The good father premiered in the United States almost simultaneously with his next feature film, the Delicate Platonic Melodrama I never saw you, I always loved you (Jones, 1987), a film at the antipodes –in theme and execution– to the paternal-virile drama directed by Mike Newell. On his review of the 1985 film, A sharp Roger Ebert underlined something that was already beginning to be evident: Hopkins’ enormous versatility in playing an irascible and unpleasant family man on film, then incarnating an affable English bookseller who begins a close correspondence friendship with a voracious New York reader (Anne Bancroft). This ease of changing skin would lead him, years later, to his definitive consecration, when he played a character originally intended for his admired Gene Hackman: Hannibal Lecter, the dangerous serial killer of The silence of the inocents (Demme, 1991). This character earned him his first Oscar, even though his performance on screen did not reach 25 minutes in a two-hour film.

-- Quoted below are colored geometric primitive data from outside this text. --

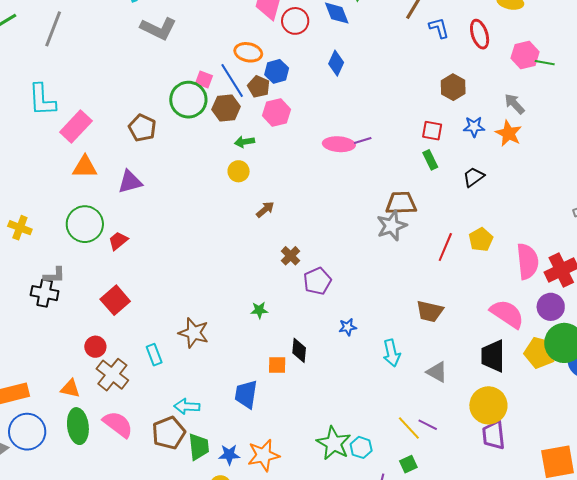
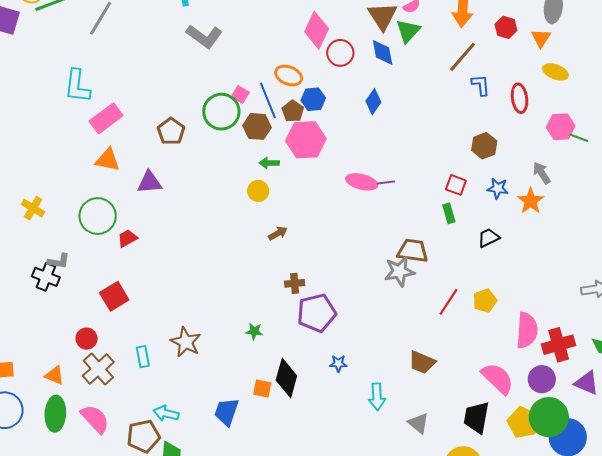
pink hexagon: (277, 112) -> (306, 140), size x1.4
brown cross: (291, 256) -> (295, 283), turned 30
purple pentagon: (317, 281) -> (317, 313), size x1.4
black diamond: (299, 350) -> (286, 378), size x1.5

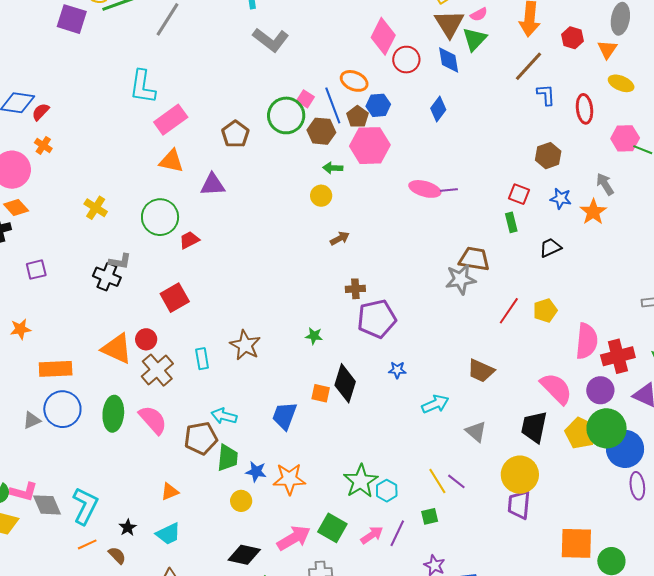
orange triangle: (54, 375) -> (117, 349), moved, size x1.6
cyan arrow: (377, 397) -> (435, 404), turned -112

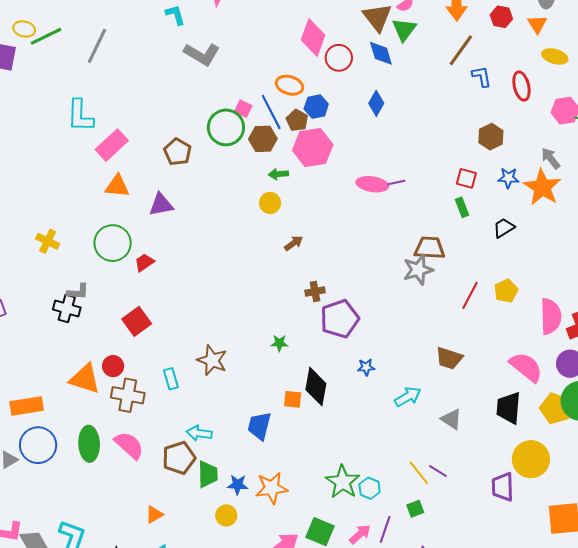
orange star: (593, 212) -> (542, 187), size x1.4
brown cross: (157, 370) -> (128, 395), turned -32
yellow circle: (520, 475) -> (531, 459), moved

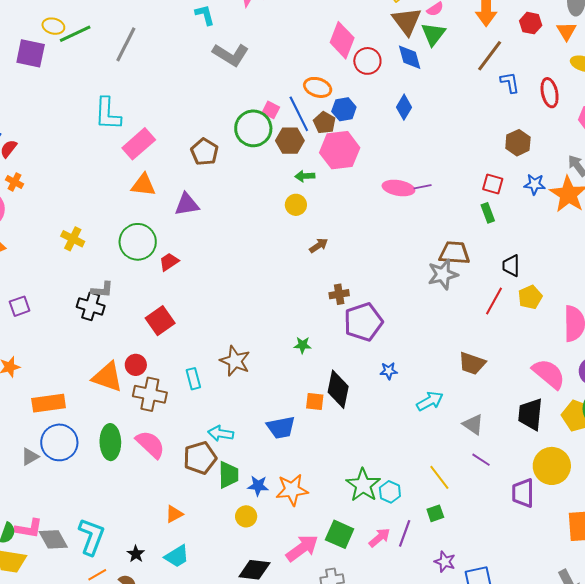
black trapezoid: (504, 228) -> (511, 266), moved, turned -60
blue trapezoid: (259, 426) -> (281, 427), turned -116
purple line: (438, 471) -> (481, 460), moved

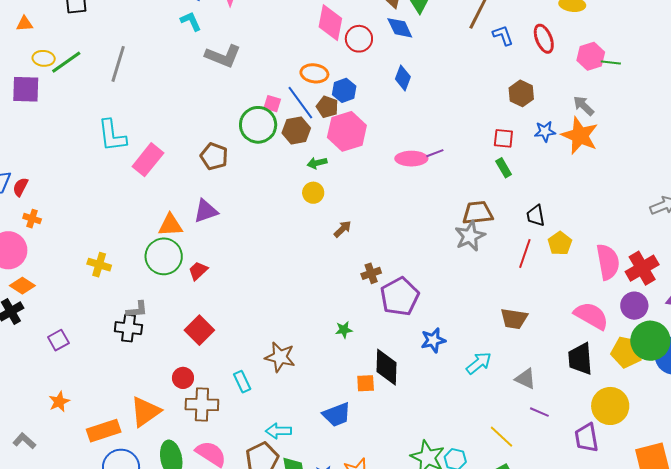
orange triangle: (143, 185) -> (170, 225), moved
blue star: (389, 371) -> (433, 340), size x1.4
orange triangle: (107, 377) -> (145, 412), moved, turned -44

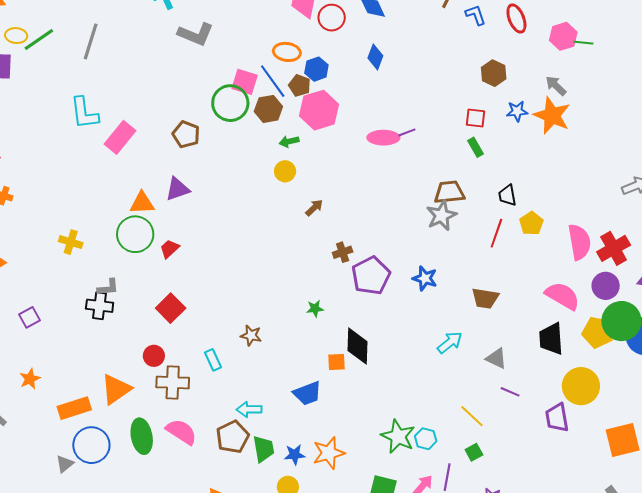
pink square: (272, 104) -> (245, 82), size x1.5
blue star: (433, 340) -> (425, 278), moved, turned 30
brown star: (280, 357) -> (251, 335), size x0.7

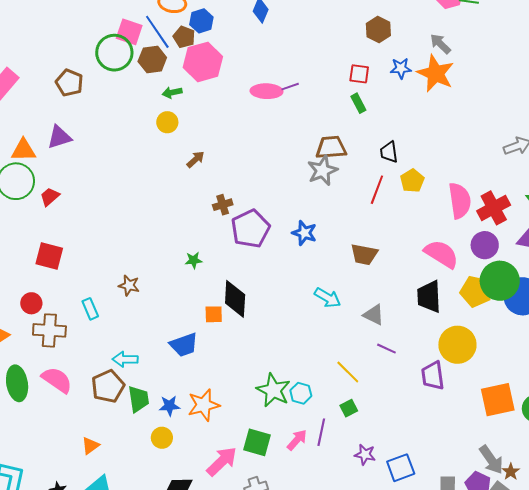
red square: (171, 308) -> (49, 256), turned -32
cyan arrow: (450, 343) -> (328, 298), turned 68

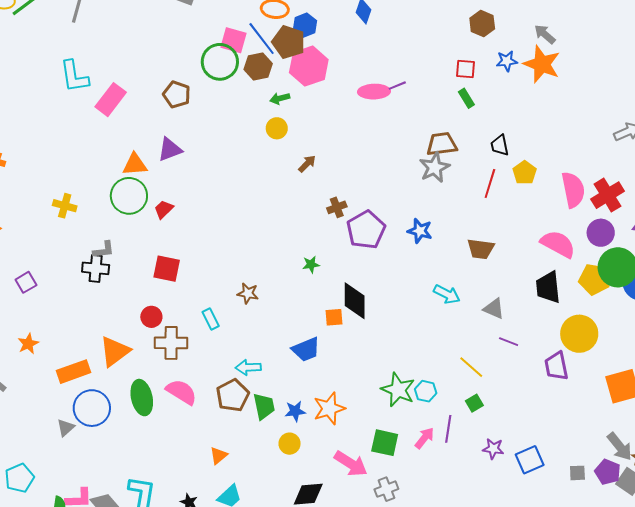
brown pentagon: (184, 37) -> (289, 42), size x1.5
pink arrow: (222, 461) -> (351, 464), turned 80

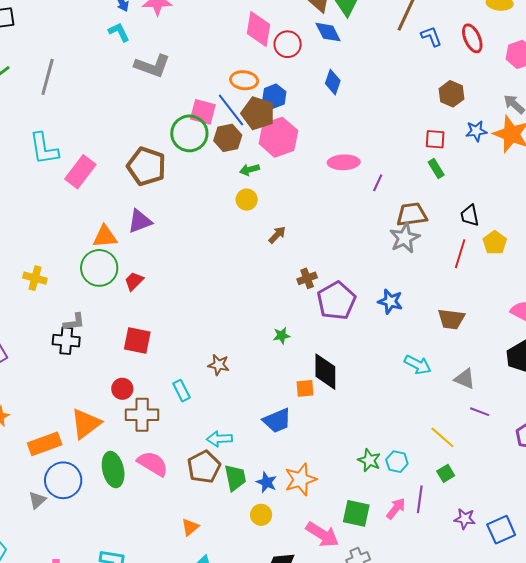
purple line: (397, 86) -> (378, 183), moved, turned -42
brown pentagon: (177, 94) -> (146, 166), size x1.4
green star: (398, 390) -> (369, 460), size x0.7
blue star: (295, 411) -> (267, 482), turned 30

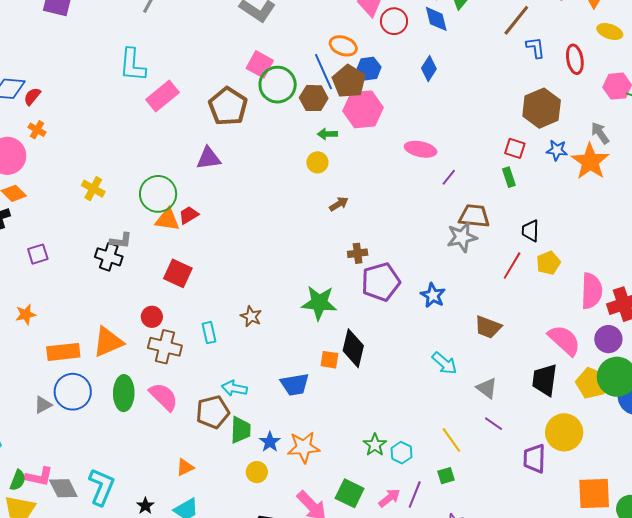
brown hexagon: (451, 94) -> (542, 108), size x1.5
pink square: (203, 112) -> (260, 64), moved
orange triangle: (105, 236) -> (167, 220), moved
green star: (282, 336) -> (319, 303), size x2.0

This triumph finally opened the doors of Hollywood for him. In subsequent years and to this day, Hopkins has pursued a prolific and tireless career, barely comparable to that of his compatriot and contemporary Englishman Michael Caine. Reviewing his filmography, it is obvious that Sir Anthony – made a gentleman in 1993 – has agreed to work on any film that has been offered to him. Either because the project can be transcendent -as What remains of the day (Ivory, 1993), for which he was nominated for another Oscar–, because the director is prestigious –in You will meet the man of your dreams (2010) worked for Woody Allen – or, simply and simply, because the pay is more than juicy – hence his appearance in a Transformers movie or as Odin in the Marvel Cinematic Universe.
The indiscriminate presence of Hopkins since the early nineties, with leading and supporting roles – two, three or even four times in a year – had made us forget, for a moment, his enormous talent and unappealable versatility. After seeing The father (which is still on the billboard) and having revisited The good father (available on US Prime Video), it will be impossible to forget it again.